Dennis: I’m telling you, and I’m reflecting back on raising our children, and our daughters, for instance, around their dress.  Now, you’re raising daughters who have made professions of faith in Christ, following Christ, and yet you’re getting ready to go to church, and as I did on more than one occasion, had to ask a daughter to go upstairs and put on different clothing.  Or before school – you’re not going to wear that to school.

Now, help parents understand here what is a love for the world and just a temptation to be like the world?

Karl: Good question.  When you are asking this question, you are getting to fundamental level of the affections and the desires and maybe you could even use a word like an “idol” that a young person might have.  What is it that they love to do?  What is it that preoccupies their thinking?  And a love for the world, as I see in my students, would be a love for the same goals that the world has, whether it would be popularity – what is popular in the world’s eye is very different than what’s popular in the Lord’s eye.

Dennis: Exactly, Karl, and that would be how I’d challenge you on how you answer this question, because teenagers are preoccupied with peer pressure.

Karl: Absolutely.

Dennis: And pleasing their friends.  I mean, it’s just a part of the DNA of being a teen, even those who are attempting to follow Christ.

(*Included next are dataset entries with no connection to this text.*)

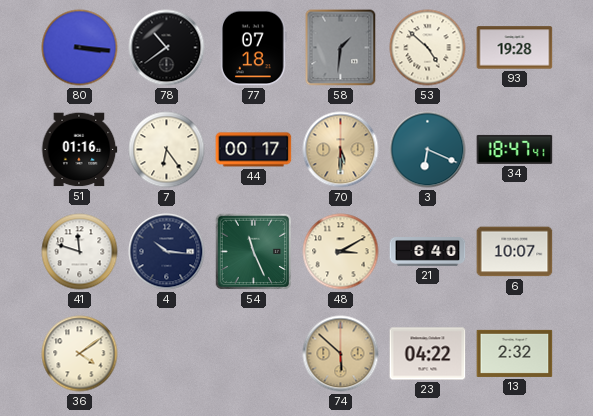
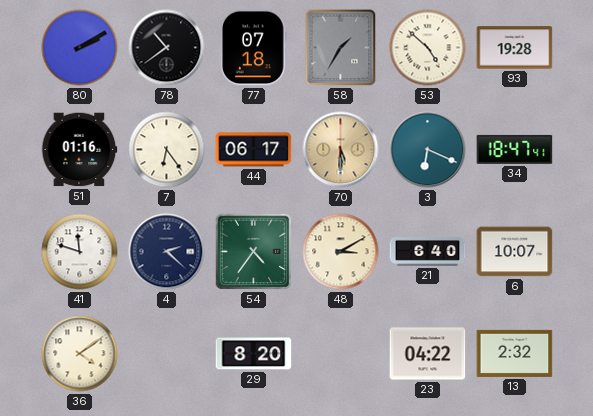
80: 3:16 -> 2:10
58: 1:31 -> 1:35
44: 00:17 -> 06:17
4: 10:16 -> 2:22
54: 11:26 -> 4:36
29: none -> 8:20
74: 5:52 -> none
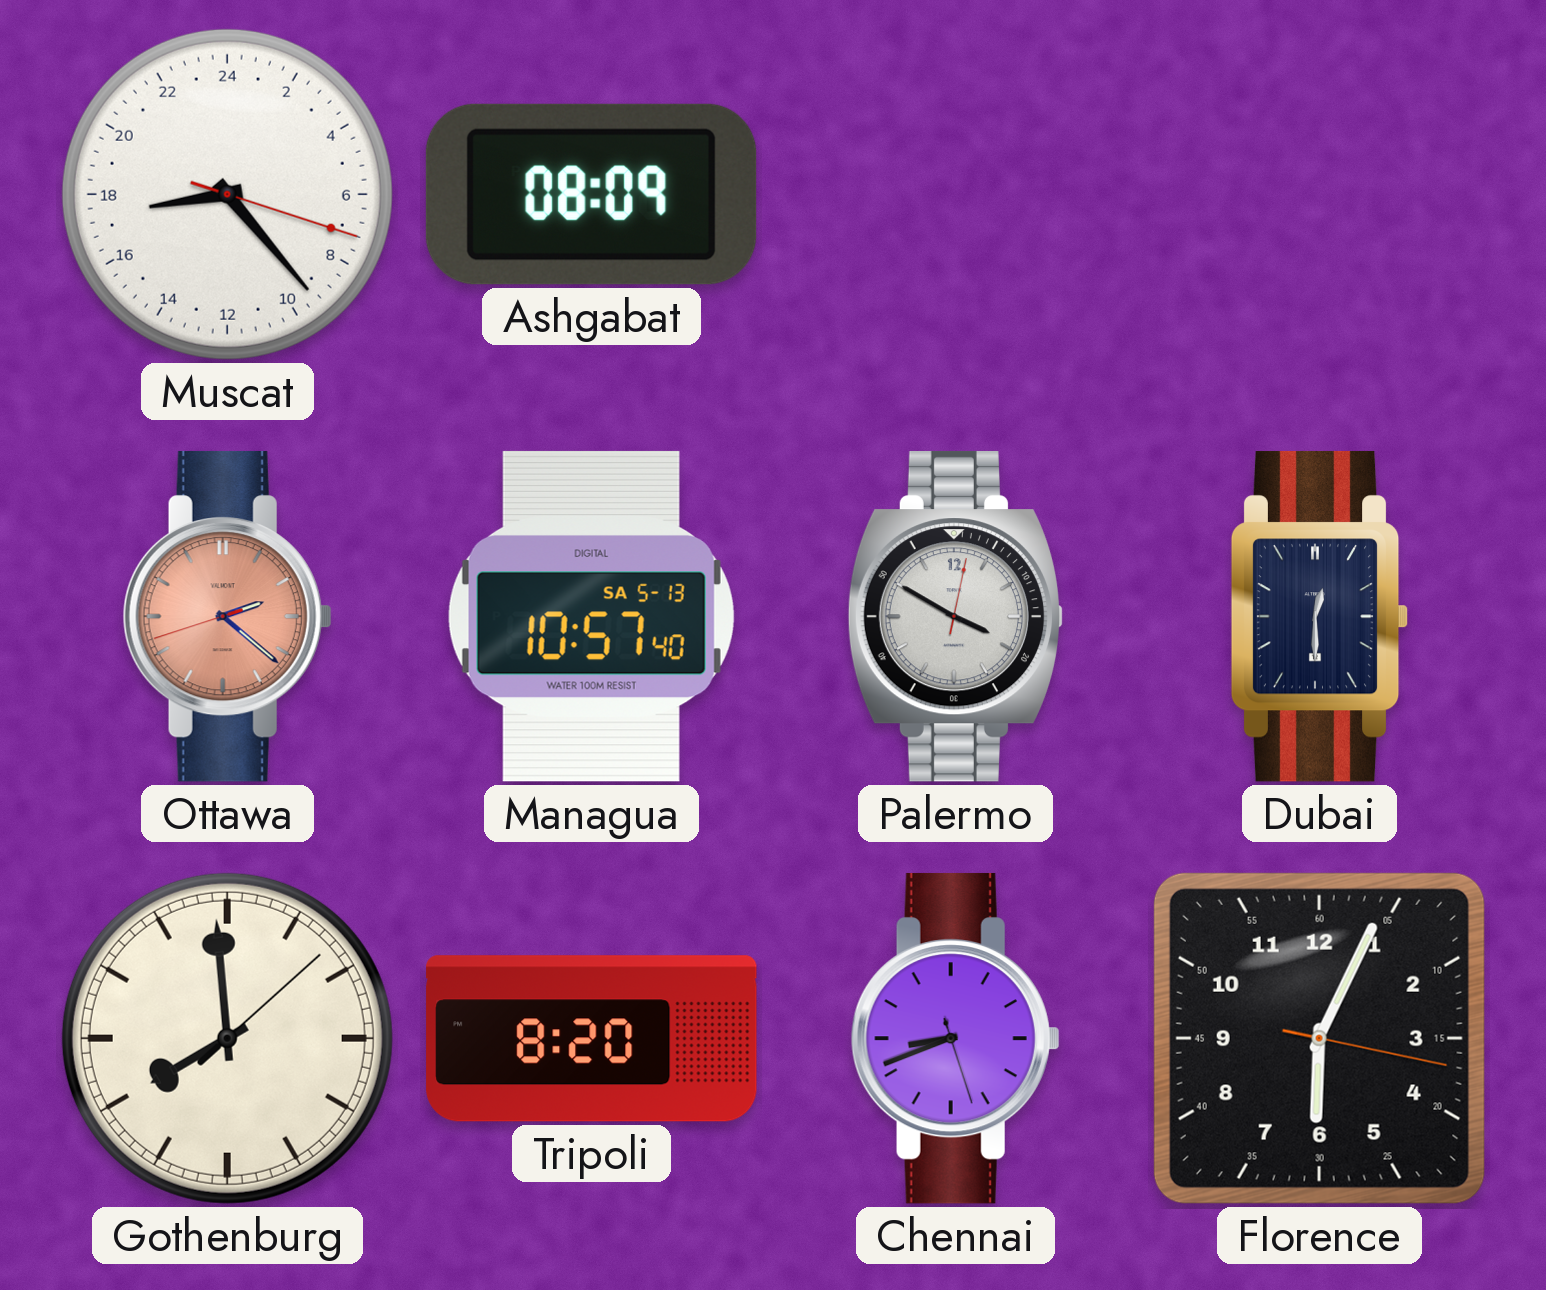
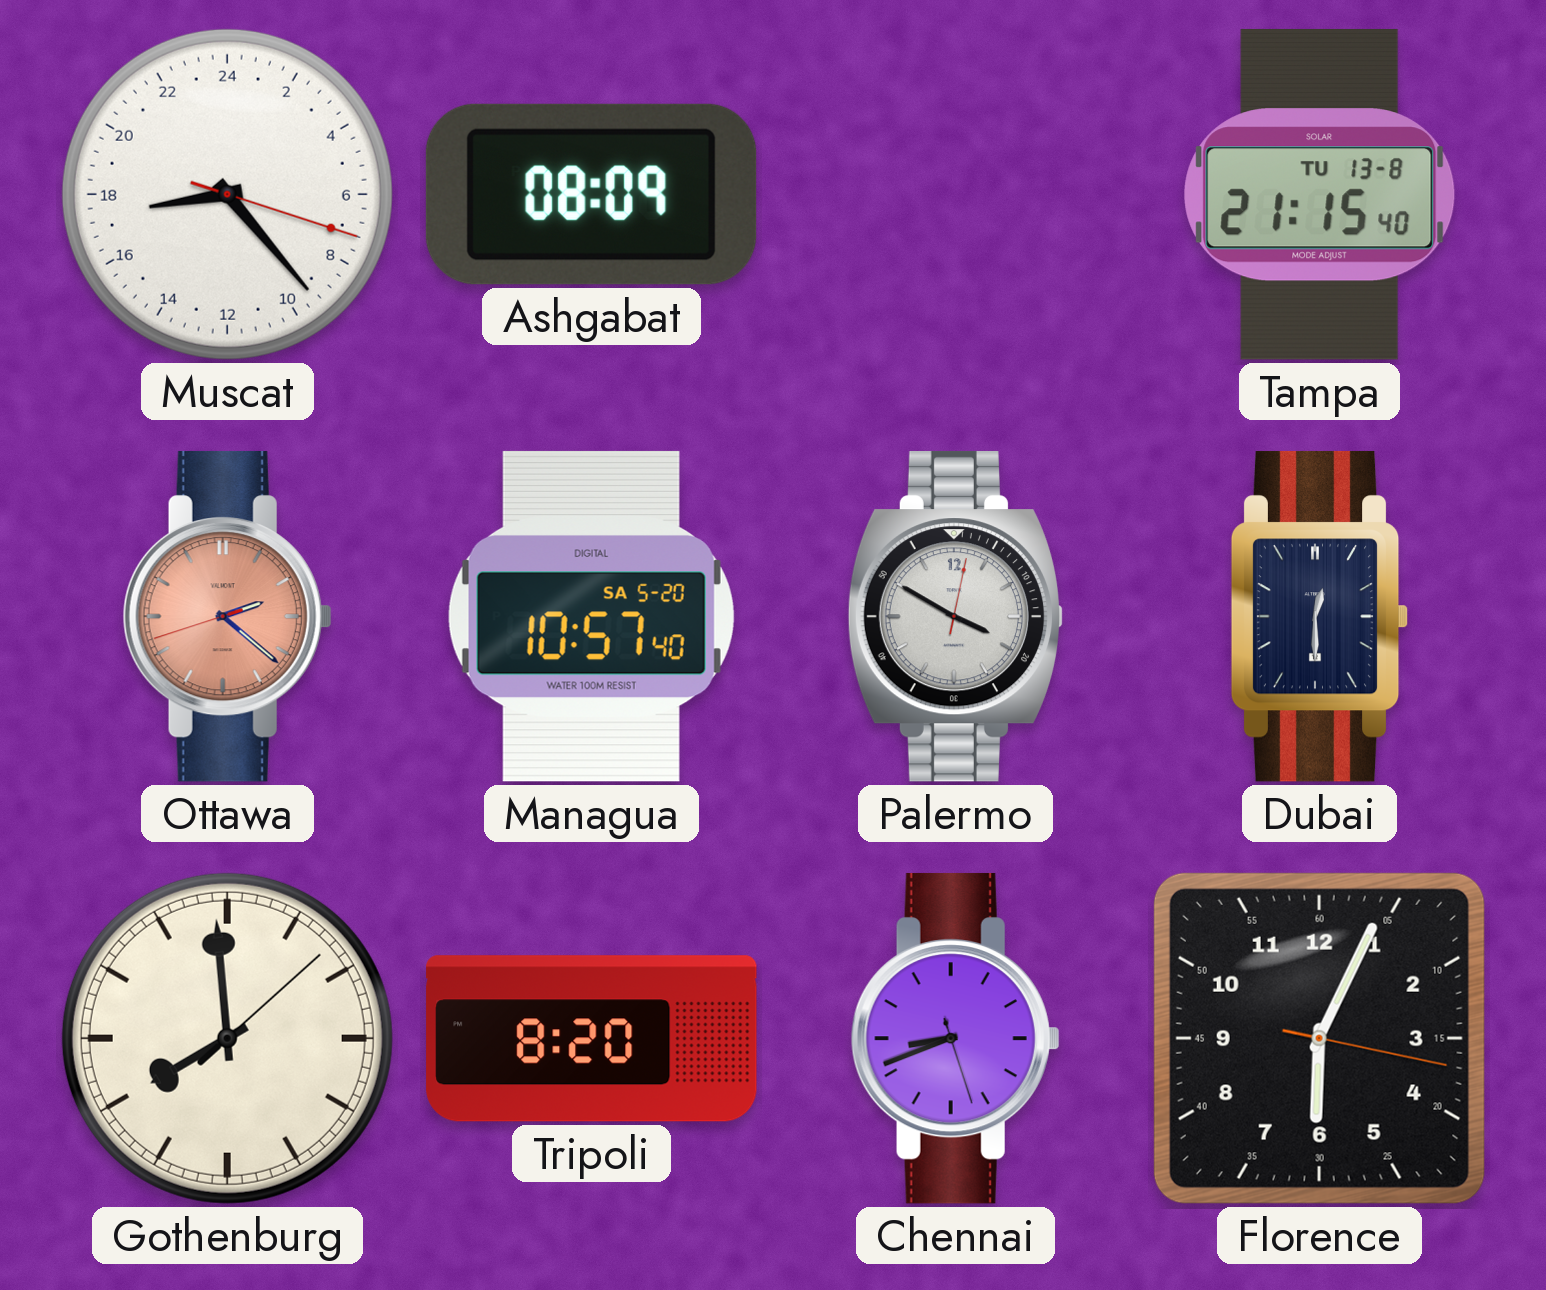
Tampa: none -> 21:15
Managua date: SA 5-13 -> SA 5-20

Karl: Absolutely, and Scripture talks about the fear of the Lord is the beginning of wisdom, and what you described is a fear of man.  But it’s very real.  They may peak in about 9th grade, though, the fear of man just driving you, but you will see adults that are very much affected by the fear of what other people are thinking of them.  Every one of us wants to be liked, every one of us wants to be appreciated, but who is our number-one person that we want to say, “Well done,” and think favorably of us.  It needs to be the Lord, and that needs to be the driving force of a Christian’s decision and, yes, that’s very hard for a teen, very hard for a teen.

Bob: Some people will hear the Scriptures say, “Don’t love the world or the things of the world,” and their response to that is, “We must then isolate, we must try and shield ourselves from any worldly influence, lest we be tempted.”  You can’t live like that, can you?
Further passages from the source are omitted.